How a young black woman from Boston rose to a long, distinguished career in foreign service.
In this highly detailed autobiography, Elam-Thomas (Director, Diplomacy Program/Univ. of Central Florida), with co-author Robison, shares her life story, from her childhood in Boston all the way through the ranks of the U.S. State Department’s Foreign Service. Overall, she spent 42 years as a diplomat around the world. The author, who is younger than her siblings by almost two decades, narrates her family’s early history, from her great-grandparents, who might have been slaves, to her parents’ first meeting to the accomplishments of her siblings, before jumping into her own life. At Simmons College in 1962, Elam-Thomas was accepted into the Experiment in International Living’s Student Exchange Program and lived in Lyon for the summer, which expanded her view of the world and planted the seed that would lead her into life as a diplomat.

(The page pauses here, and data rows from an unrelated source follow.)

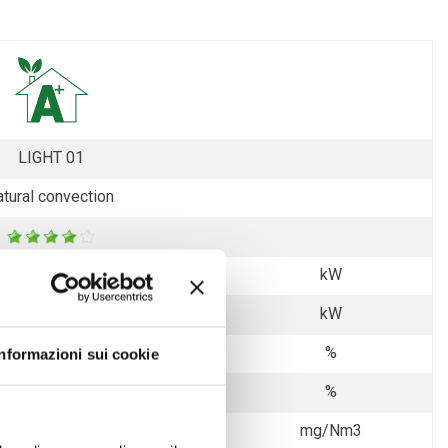
LIGHT 01
atural convection
13,9
kW
12,0
kW
0,065
%
Informazioni sui cookie
86
%
19
mg/Nm3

She worked in the Nixon administration as assistant cultural affairs officer in Senegal, then moved on to Greece, Turkey, Cyprus, and many other assignments before returning to act as ambassador to Senegal. Throughout her world experiences, she continued to learn from the people and cultures she encountered, especially regarding the importance of listening. “I know that listening is the most effective approach to meaningful dialogue in any setting,” she writes. “Listening is an art….It is called respect. It is called appreciation. It is called anticipation. And it is called leadership.” Throughout, Elam-Thomas includes anecdotal moments that help break up the dry recounting of the sometimes-extraneous details of her decades of service (she retired in 2005). For those interested in becoming diplomats, the book effectively shows the high standards required.
An informative, behind-the-scenes look at one black woman’s rise through the ranks of the Foreign Service when few others like her were serving as diplomats.